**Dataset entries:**
════

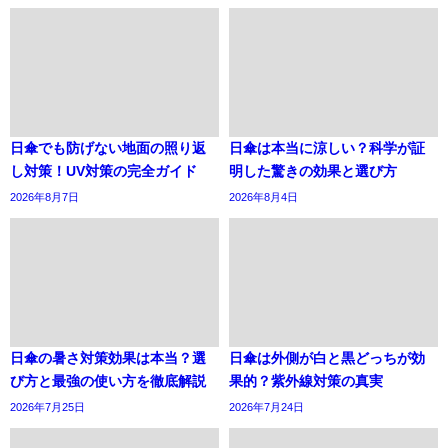
日傘でも防げない地面の照り返
日傘は本当に涼しい？科学が証
し対策！UV対策の完全ガイド
明した驚きの効果と選び方
2026年8月7日
2026年8月4日
日傘の暑さ対策効果は本当？選
日傘は外側が白と黒どっちが効
び方と最強の使い方を徹底解説
果的？紫外線対策の真実
2026年7月25日
2026年7月24日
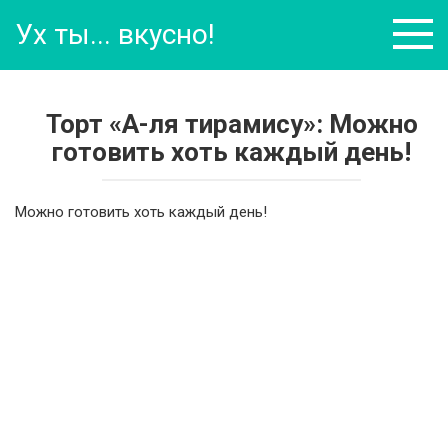
Перейти
Ух ты... вкусно!
к
контенту
Торт «А-ля тирамису»: Можно
готовить хоть каждый день!
Можно готовить хоть каждый день!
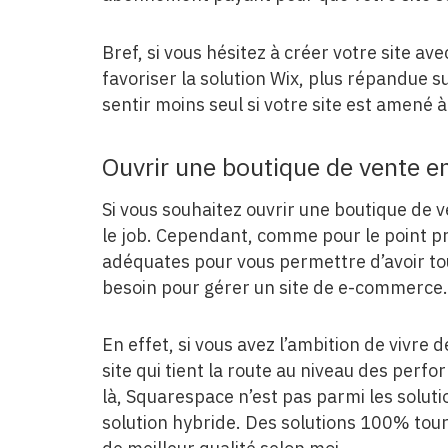
Bref, si vous hésitez à créer votre site av
favoriser la solution Wix, plus répandue 
sentir moins seul si votre site est amené 
Ouvrir une boutique de vente en
Si vous souhaitez ouvrir une boutique de 
le job. Cependant, comme pour le point pr
adéquates pour vous permettre d’avoir tou
besoin pour gérer un site de e-commerce.
En effet, si vous avez l’ambition de vivre de
site qui tient la route au niveau des per
là, Squarespace n’est pas parmi les soluti
solution hybride. Des solutions 100% tour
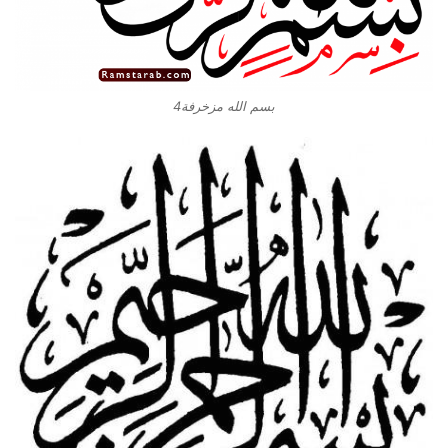
بسم الله مزخرفة4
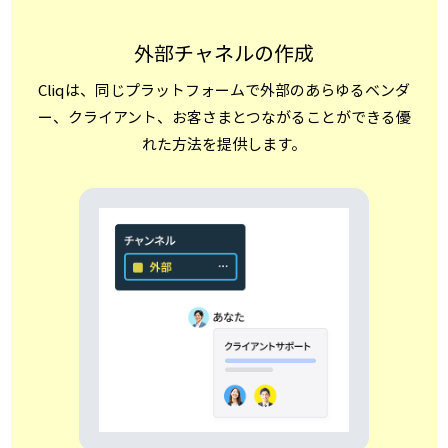
外部チャネルの作成
Cliqは、同じプラットフォームで外部のあらゆるベンダ
ー、クライアント、お客さまとつながることができる優
れた方法を提供します。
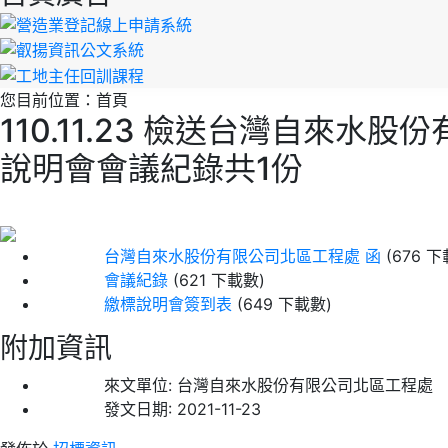
您目前位置：
首頁
110.11.23 檢送台灣自
說明會會議紀錄共1份
台灣自來水股份有限公司北區工程處 函
(676 
會議紀錄
(621 下載數)
繳標說明會簽到表
(649 下載數)
附加資訊
來文單位:
台灣自來水股份有限公司北區工程處
發文日期:
2021-11-23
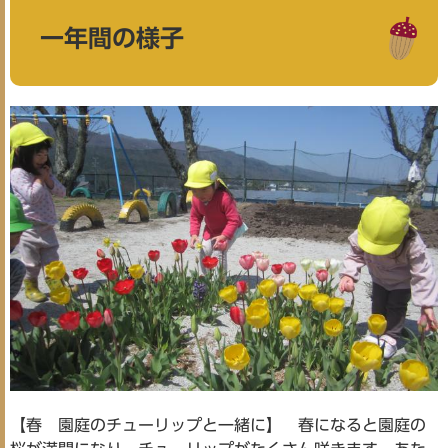
一年間の様子
【春 園庭のチューリップと一緒に】 春になると園庭の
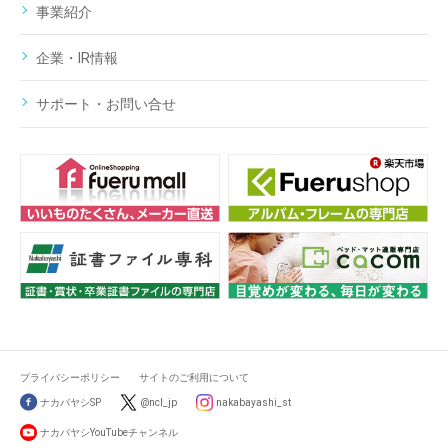
事業紹介
企業・IR情報
サポート・お問い合せ
プライバシーポリシー
サイトのご利用について
ナカバヤシSP
@ncl_jp
nakabayashi_st
ナカバヤシYouTubeチャンネル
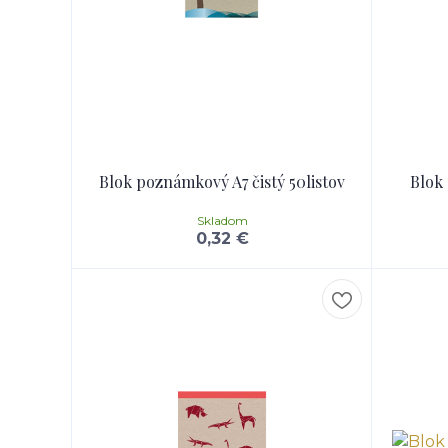
Blok poznámkový A7 čistý 50listov
Blok
Skladom
0,32 €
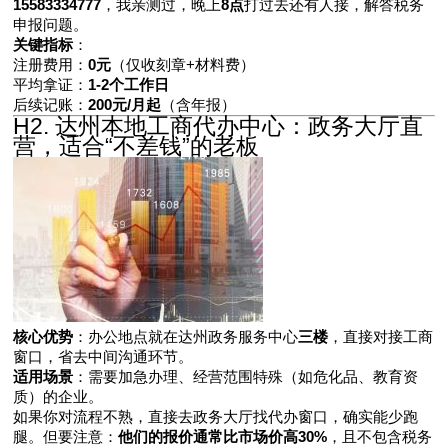
15583334777
，我亲测过，晚上
8点
打过去还有人接，解答税务
申报问题。
关键指标
：
注册费用：
0元
（仅收刻章+材料费）
平均拿证：
1-2个工作日
后续记账：
200元/月起
（含年报）
H2. 达州本地工商代办中心：政务大厅直
营，适合“不差钱”的老板
核心优势
：办公地点就在达州政务服务中心
三楼
，直接对接工商
窗口，省去中间沟通环节。
适用场景
：需要加急办理、经营范围特殊（如危化品、教育资
质）的企业。
如果你对流程不熟，直接去政务大厅找代办窗口，确实能少跑
腿。但要注意：
他们的报价通常比市场价高30%
，且不包含税务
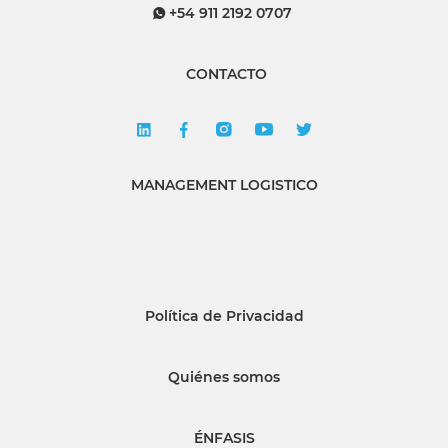
+54 911 2192 0707
CONTACTO
MANAGEMENT LOGISTICO
Política de Privacidad
Quiénes somos
ÉNFASIS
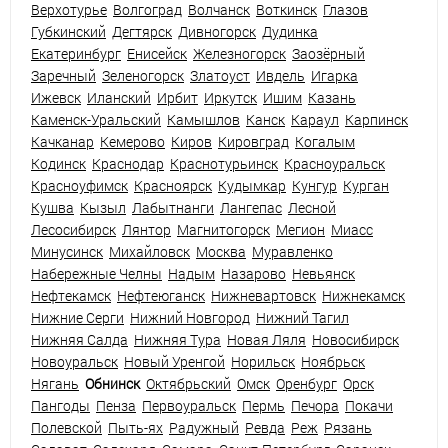
Верхотурье
Волгоград
Волчанск
Воткинск
Глазов
Губкинский
Дегтярск
Дивногорск
Дудинка
Екатеринбург
Енисейск
Железногорск
Заозёрный
Заречный
Зеленогорск
Златоуст
Ивдель
Игарка
Ижевск
Иланский
Ирбит
Иркутск
Ишим
Казань
Каменск-Уральский
Камышлов
Канск
Караул
Карпинск
Качканар
Кемерово
Киров
Кировград
Когалым
Кодинск
Краснодар
Краснотурьинск
Красноуральск
Красноуфимск
Красноярск
Кудымкар
Кунгур
Курган
Кушва
Кызыл
Лабытнанги
Лангепас
Лесной
Лесосибирск
Лянтор
Магнитогорск
Мегион
Миасс
Минусинск
Михайловск
Москва
Муравленко
Набережные Челны
Надым
Назарово
Невьянск
Нефтекамск
Нефтеюганск
Нижневартовск
Нижнекамск
Нижние Серги
Нижний Новгород
Нижний Тагил
Нижняя Салда
Нижняя Тура
Новая Ляля
Новосибирск
Новоуральск
Новый Уренгой
Норильск
Ноябрьск
Нягань
Обнинск
Октябрьский
Омск
Оренбург
Орск
Пангоды
Пенза
Первоуральск
Пермь
Печора
Покачи
Полевской
Пыть-ях
Радужный
Ревда
Реж
Рязань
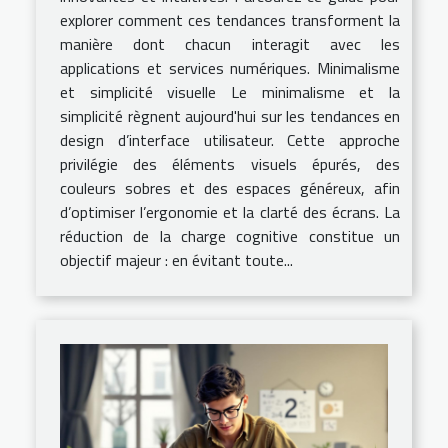
explorer comment ces tendances transforment la
manière dont chacun interagit avec les
applications et services numériques. Minimalisme
et simplicité visuelle Le minimalisme et la
simplicité règnent aujourd'hui sur les tendances en
design d’interface utilisateur. Cette approche
privilégie des éléments visuels épurés, des
couleurs sobres et des espaces généreux, afin
d’optimiser l’ergonomie et la clarté des écrans. La
réduction de la charge cognitive constitue un
objectif majeur : en évitant toute...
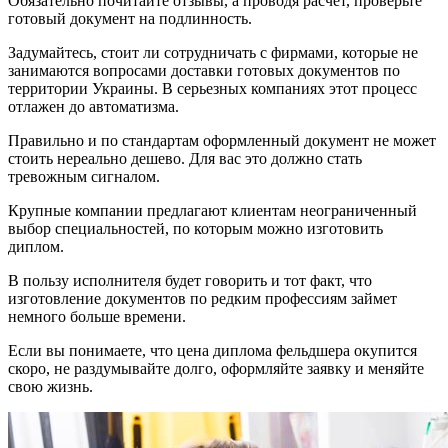
Обязательно почитайте отзывы, а проводя расчет, проверьте
готовый документ на подлинность.
Задумайтесь, стоит ли сотрудничать с фирмами, которые не
занимаются вопросами доставки готовых документов по
территории Украины. В серьезных компаниях этот процесс
отлажен до автоматизма.
Правильно и по стандартам оформленный документ не может
стоить нереально дешево. Для вас это должно стать
тревожным сигналом.
Крупные компании предлагают клиентам неограниченный
выбор специальностей, по которым можно изготовить
диплом.
В пользу исполнителя будет говорить и тот факт, что
изготовление документов по редким профессиям займет
немного больше времени.
Если вы понимаете, что цена диплома фельдшера окупится
скоро, не раздумывайте долго, оформляйте заявку и меняйте
свою жизнь.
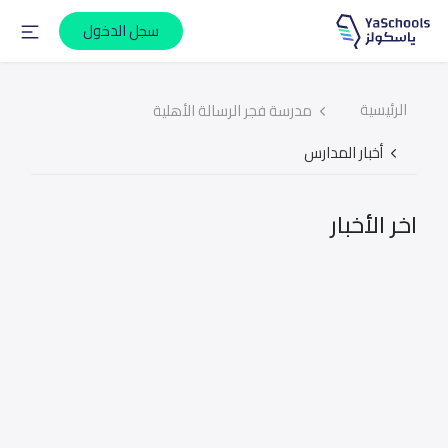
سجل الدخول
الرئيسية
مدرسة فجر الرسالة الأهلية
أخبار المدارس
اخر الأخبار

════

**What to work on:** Take every entry above and transcribe it exactly, with no pictures in the copy.

**Your response:**
日傘でも防げない地面の照り返
日傘は本当に涼しい？科学が証
し対策！UV対策の完全ガイド
明した驚きの効果と選び方
2026年8月7日
2026年8月4日
日傘の暑さ対策効果は本当？選
日傘は外側が白と黒どっちが効
び方と最強の使い方を徹底解説
果的？紫外線対策の真実
2026年7月25日
2026年7月24日
Перейти
Ух ты... вкусно!
к
контенту
Торт «А-ля тирамису»: Можно
готовить хоть каждый день!
Можно готовить хоть каждый день!
Bref, si vous hésitez à créer votre site av
favoriser la solution Wix, plus répandue 
sentir moins seul si votre site est amené 
Ouvrir une boutique de vente en
Si vous souhaitez ouvrir une boutique de 
le job. Cependant, comme pour le point pr
adéquates pour vous permettre d’avoir tou
besoin pour gérer un site de e-commerce.
En effet, si vous avez l’ambition de vivre de
site qui tient la route au niveau des per
là, Squarespace n’est pas parmi les soluti
solution hybride. Des solutions 100% tour
بسم الله مزخرفة4
外部チャネルの作成
Cliqは、同じプラットフォームで外部のあらゆるベンダ
ー、クライアント、お客さまとつながることができる優
れた方法を提供します。
您目前位置：
首頁
110.11.23 檢送台灣自
說明會會議紀錄共1份
台灣自來水股份有限公司北區工程處 函
(676 
會議紀錄
(621 下載數)
繳標說明會簽到表
(649 下載數)
附加資訊
來文單位:
台灣自來水股份有限公司北區工程處
發文日期:
2021-11-23
一年間の様子
【春 園庭のチューリップと一緒に】 春になると園庭の
事業紹介
企業・IR情報
サポート・お問い合せ
プライバシーポリシー
サイトのご利用について
ナカバヤシSP
@ncl_jp
nakabayashi_st
ナカバヤシYouTubeチャンネル
Blok poznámkový A7 čistý 50listov
Blok
Skladom
0,32 €
15583334777
，我亲测过，晚上
8点
打过去还有人接，解答税务
申报问题。
关键指标
：
注册费用：
0元
（仅收刻章+材料费）
平均拿证：
1-2个工作日
后续记账：
200元/月起
（含年报）
H2. 达州本地工商代办中心：政务大厅直
营，适合“不差钱”的老板
核心优势
：办公地点就在达州政务服务中心
三楼
，直接对接工商
窗口，省去中间沟通环节。
适用场景
：需要加急办理、经营范围特殊（如危化品、教育资
质）的企业。
如果你对流程不熟，直接去政务大厅找代办窗口，确实能少跑
腿。但要注意：
他们的报价通常比市场价高30%
，且不包含税务
+54 911 2192 0707
CONTACTO
MANAGEMENT LOGISTICO
Política de Privacidad
Quiénes somos
ÉNFASIS
Верхотурье
Волгоград
Волчанск
Воткинск
Глазов
Губкинский
Дегтярск
Дивногорск
Дудинка
Екатеринбург
Енисейск
Железногорск
Заозёрный
Заречный
Зеленогорск
Златоуст
Ивдель
Игарка
Ижевск
Иланский
Ирбит
Иркутск
Ишим
Казань
Каменск-Уральский
Камышлов
Канск
Караул
Карпинск
Качканар
Кемерово
Киров
Кировград
Когалым
Кодинск
Краснодар
Краснотурьинск
Красноуральск
Красноуфимск
Красноярск
Кудымкар
Кунгур
Курган
Кушва
Кызыл
Лабытнанги
Лангепас
Лесной
Лесосибирск
Лянтор
Магнитогорск
Мегион
Миасс
Минусинск
Михайловск
Москва
Муравленко
Набережные Челны
Надым
Назарово
Невьянск
Нефтекамск
Нефтеюганск
Нижневартовск
Нижнекамск
Нижние Серги
Нижний Новгород
Нижний Тагил
Нижняя Салда
Нижняя Тура
Новая Ляля
Новосибирск
Новоуральск
Новый Уренгой
Норильск
Ноябрьск
Нягань
Обнинск
Октябрьский
Омск
Оренбург
Орск
Пангоды
Пенза
Первоуральск
Пермь
Печора
Покачи
Полевской
Пыть-ях
Радужный
Ревда
Реж
Рязань
explorer comment ces tendances transforment la
manière dont chacun interagit avec les
applications et services numériques. Minimalisme
et simplicité visuelle Le minimalisme et la
simplicité règnent aujourd'hui sur les tendances en
design d’interface utilisateur. Cette approche
privilégie des éléments visuels épurés, des
couleurs sobres et des espaces généreux, afin
d’optimiser l’ergonomie et la clarté des écrans. La
réduction de la charge cognitive constitue un
objectif majeur : en évitant toute...
Обязательно почитайте отзывы, а проводя расчет, проверьте
готовый документ на подлинность.
Задумайтесь, стоит ли сотрудничать с фирмами, которые не
занимаются вопросами доставки готовых документов по
территории Украины. В серьезных компаниях этот процесс
отлажен до автоматизма.
Правильно и по стандартам оформленный документ не может
стоить нереально дешево. Для вас это должно стать
тревожным сигналом.
Крупные компании предлагают клиентам неограниченный
выбор специальностей, по которым можно изготовить
диплом.
В пользу исполнителя будет говорить и тот факт, что
изготовление документов по редким профессиям займет
немного больше времени.
Если вы понимаете, что цена диплома фельдшера окупится
скоро, не раздумывайте долго, оформляйте заявку и меняйте
свою жизнь.
سجل الدخول
الرئيسية
مدرسة فجر الرسالة الأهلية
أخبار المدارس
اخر الأخبار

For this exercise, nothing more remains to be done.